What needs to be done:
Set out exactly, and only, the lines running from the one containing "Segment liver and" to the bottom of the listing below; pictures stay out.

Material provided:
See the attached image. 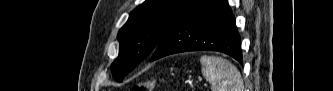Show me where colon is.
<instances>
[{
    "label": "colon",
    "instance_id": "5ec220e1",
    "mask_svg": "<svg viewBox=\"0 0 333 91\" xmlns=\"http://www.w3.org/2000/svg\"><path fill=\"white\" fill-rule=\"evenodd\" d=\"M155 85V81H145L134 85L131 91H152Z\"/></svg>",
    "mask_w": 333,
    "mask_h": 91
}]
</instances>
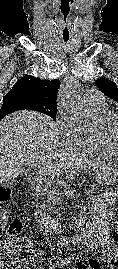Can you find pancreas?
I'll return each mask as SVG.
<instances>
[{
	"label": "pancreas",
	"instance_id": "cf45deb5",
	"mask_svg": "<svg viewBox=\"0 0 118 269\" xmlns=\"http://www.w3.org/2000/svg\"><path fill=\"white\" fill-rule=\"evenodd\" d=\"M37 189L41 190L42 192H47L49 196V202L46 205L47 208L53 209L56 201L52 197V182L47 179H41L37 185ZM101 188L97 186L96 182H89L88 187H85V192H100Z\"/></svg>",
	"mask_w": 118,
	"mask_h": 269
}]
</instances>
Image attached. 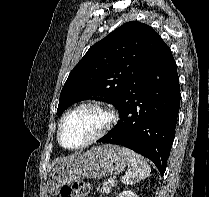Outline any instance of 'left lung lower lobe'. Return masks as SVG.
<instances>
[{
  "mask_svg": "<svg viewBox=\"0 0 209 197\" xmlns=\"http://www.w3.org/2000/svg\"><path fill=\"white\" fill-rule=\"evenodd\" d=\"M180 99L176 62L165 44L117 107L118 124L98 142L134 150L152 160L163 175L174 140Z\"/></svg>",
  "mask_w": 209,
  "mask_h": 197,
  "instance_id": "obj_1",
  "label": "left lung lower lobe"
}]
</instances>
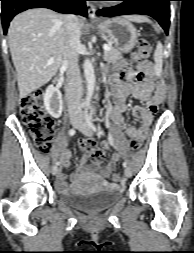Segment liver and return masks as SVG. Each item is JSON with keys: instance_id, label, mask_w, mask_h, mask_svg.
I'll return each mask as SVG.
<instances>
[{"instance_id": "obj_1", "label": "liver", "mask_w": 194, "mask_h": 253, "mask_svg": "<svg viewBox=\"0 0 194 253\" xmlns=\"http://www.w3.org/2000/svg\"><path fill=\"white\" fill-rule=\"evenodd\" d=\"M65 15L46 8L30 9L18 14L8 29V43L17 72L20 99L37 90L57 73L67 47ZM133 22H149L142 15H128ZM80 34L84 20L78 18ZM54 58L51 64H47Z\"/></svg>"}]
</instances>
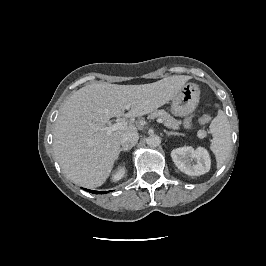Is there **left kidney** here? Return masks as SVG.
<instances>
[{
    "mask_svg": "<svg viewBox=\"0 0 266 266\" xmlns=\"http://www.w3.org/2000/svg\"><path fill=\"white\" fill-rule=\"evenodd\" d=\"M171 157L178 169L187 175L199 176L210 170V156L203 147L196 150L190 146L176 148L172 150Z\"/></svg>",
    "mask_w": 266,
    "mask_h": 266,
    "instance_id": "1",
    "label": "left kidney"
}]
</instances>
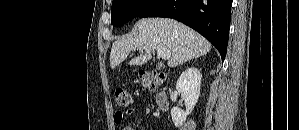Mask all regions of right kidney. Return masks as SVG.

Result for this exercise:
Segment liver and return masks as SVG. Each item is JSON with keys: instance_id, label, mask_w, mask_h, mask_svg.
I'll return each mask as SVG.
<instances>
[{"instance_id": "obj_1", "label": "liver", "mask_w": 194, "mask_h": 253, "mask_svg": "<svg viewBox=\"0 0 194 253\" xmlns=\"http://www.w3.org/2000/svg\"><path fill=\"white\" fill-rule=\"evenodd\" d=\"M65 15L46 8L30 9L18 14L8 29V43L17 72L20 99L37 90L57 73L67 47ZM133 22H149L142 15H128ZM80 34L84 20L78 18ZM54 58L51 64H47Z\"/></svg>"}]
</instances>
Is there **left kidney** here? Return masks as SVG.
<instances>
[{
    "mask_svg": "<svg viewBox=\"0 0 266 266\" xmlns=\"http://www.w3.org/2000/svg\"><path fill=\"white\" fill-rule=\"evenodd\" d=\"M171 157L178 169L187 175L199 176L210 170V156L203 147L196 150L190 146L176 148L172 150Z\"/></svg>",
    "mask_w": 266,
    "mask_h": 266,
    "instance_id": "1",
    "label": "left kidney"
}]
</instances>
Mask all regions of right kidney. Return masks as SVG.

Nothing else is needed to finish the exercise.